→ **RECORDED INFORMATION**:
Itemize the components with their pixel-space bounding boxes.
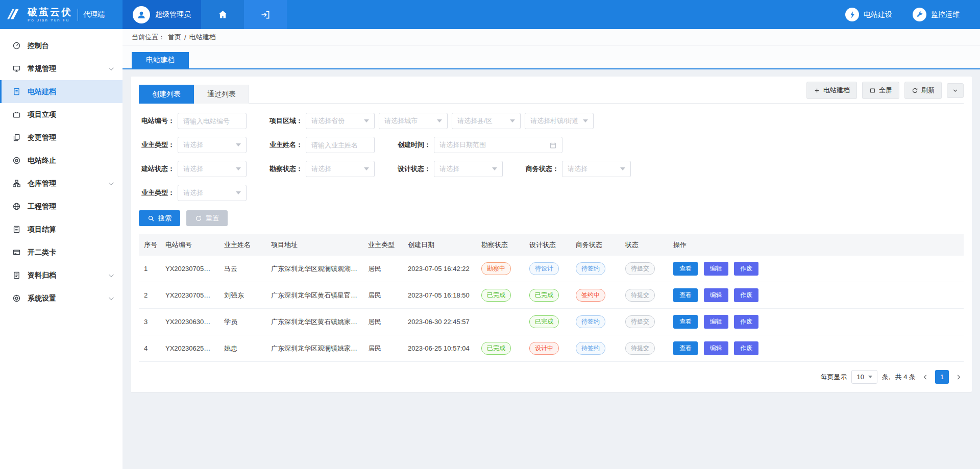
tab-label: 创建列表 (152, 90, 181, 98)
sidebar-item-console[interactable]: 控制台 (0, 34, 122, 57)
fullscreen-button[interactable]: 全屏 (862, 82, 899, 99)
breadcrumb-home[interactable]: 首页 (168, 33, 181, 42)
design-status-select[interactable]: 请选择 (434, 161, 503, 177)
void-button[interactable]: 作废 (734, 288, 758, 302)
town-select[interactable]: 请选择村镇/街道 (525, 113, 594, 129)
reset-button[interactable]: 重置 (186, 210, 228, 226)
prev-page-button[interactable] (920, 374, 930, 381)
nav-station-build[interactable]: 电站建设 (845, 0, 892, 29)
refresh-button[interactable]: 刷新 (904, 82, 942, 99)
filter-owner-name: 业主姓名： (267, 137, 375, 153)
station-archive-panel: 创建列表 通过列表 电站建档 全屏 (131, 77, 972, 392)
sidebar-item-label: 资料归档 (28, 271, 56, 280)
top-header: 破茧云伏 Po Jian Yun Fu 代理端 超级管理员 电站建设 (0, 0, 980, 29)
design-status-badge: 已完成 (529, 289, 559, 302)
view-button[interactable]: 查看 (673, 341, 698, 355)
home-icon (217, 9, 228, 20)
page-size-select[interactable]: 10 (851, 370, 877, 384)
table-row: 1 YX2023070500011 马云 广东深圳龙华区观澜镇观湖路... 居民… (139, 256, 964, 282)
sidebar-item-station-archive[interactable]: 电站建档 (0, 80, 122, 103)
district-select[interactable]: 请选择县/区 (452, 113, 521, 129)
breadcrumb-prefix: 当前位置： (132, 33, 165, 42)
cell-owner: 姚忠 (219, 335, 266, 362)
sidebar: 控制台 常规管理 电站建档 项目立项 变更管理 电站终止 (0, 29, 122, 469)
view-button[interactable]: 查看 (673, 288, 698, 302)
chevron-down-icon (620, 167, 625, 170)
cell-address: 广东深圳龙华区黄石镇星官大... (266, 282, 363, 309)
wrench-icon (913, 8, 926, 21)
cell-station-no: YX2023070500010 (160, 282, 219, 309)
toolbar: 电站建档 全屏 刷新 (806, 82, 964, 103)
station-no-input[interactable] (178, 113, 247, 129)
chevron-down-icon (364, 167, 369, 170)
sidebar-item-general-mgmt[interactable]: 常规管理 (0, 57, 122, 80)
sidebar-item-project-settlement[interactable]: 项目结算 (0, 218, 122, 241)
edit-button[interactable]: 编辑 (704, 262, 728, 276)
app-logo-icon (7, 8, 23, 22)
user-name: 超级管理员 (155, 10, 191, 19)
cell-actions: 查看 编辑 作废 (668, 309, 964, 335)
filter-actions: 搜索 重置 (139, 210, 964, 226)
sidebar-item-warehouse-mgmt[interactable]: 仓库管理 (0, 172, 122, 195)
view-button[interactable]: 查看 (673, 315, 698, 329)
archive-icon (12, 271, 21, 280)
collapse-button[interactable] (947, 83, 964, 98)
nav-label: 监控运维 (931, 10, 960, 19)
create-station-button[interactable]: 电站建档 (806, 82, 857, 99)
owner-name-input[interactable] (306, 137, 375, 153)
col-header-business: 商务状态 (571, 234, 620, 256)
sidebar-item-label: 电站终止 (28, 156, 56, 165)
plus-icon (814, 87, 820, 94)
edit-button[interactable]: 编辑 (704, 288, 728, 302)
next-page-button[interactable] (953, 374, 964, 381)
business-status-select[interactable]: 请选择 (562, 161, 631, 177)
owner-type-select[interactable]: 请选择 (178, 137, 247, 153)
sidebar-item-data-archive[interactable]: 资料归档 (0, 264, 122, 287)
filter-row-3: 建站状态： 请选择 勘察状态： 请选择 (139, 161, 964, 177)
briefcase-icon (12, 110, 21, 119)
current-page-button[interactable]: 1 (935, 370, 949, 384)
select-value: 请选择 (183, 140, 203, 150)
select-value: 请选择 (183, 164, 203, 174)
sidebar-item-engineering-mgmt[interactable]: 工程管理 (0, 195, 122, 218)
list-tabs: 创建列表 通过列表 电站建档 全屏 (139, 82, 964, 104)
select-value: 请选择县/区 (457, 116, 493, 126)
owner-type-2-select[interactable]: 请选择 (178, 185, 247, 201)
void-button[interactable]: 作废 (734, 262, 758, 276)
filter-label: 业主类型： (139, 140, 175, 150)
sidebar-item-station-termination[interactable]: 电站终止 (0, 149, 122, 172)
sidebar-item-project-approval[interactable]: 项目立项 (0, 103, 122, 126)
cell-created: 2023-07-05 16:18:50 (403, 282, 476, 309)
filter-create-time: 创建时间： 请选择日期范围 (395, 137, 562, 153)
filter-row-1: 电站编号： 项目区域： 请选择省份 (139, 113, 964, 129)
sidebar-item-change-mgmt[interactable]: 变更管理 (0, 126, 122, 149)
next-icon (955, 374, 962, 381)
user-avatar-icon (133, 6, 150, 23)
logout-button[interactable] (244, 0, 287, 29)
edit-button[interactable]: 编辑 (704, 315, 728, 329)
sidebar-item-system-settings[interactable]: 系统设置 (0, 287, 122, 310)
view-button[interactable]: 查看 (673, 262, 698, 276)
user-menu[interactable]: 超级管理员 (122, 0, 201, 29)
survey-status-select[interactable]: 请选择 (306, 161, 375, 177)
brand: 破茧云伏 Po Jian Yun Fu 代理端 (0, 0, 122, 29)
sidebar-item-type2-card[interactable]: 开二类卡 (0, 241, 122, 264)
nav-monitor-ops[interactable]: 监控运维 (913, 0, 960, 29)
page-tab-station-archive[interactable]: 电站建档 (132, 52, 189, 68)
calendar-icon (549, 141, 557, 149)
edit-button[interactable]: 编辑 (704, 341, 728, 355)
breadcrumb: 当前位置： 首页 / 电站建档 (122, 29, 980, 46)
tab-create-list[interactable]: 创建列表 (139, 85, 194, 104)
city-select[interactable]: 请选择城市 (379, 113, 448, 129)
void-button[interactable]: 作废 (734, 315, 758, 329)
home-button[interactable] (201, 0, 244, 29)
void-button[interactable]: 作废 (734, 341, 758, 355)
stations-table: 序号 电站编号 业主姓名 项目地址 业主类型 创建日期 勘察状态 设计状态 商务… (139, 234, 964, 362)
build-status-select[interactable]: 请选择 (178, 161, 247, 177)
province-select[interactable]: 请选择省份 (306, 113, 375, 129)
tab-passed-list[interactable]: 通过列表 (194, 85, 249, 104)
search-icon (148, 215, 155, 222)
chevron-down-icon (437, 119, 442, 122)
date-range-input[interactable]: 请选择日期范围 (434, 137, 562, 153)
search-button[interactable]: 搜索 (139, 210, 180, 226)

→ **TASK BRIEF**:
From the data above, copy each line that has the string "down".

→ **EXERCISE ANSWER**:
chevron-down-icon (620, 167, 625, 170)
chevron-down-icon (364, 167, 369, 170)
chevron-down-icon (437, 119, 442, 122)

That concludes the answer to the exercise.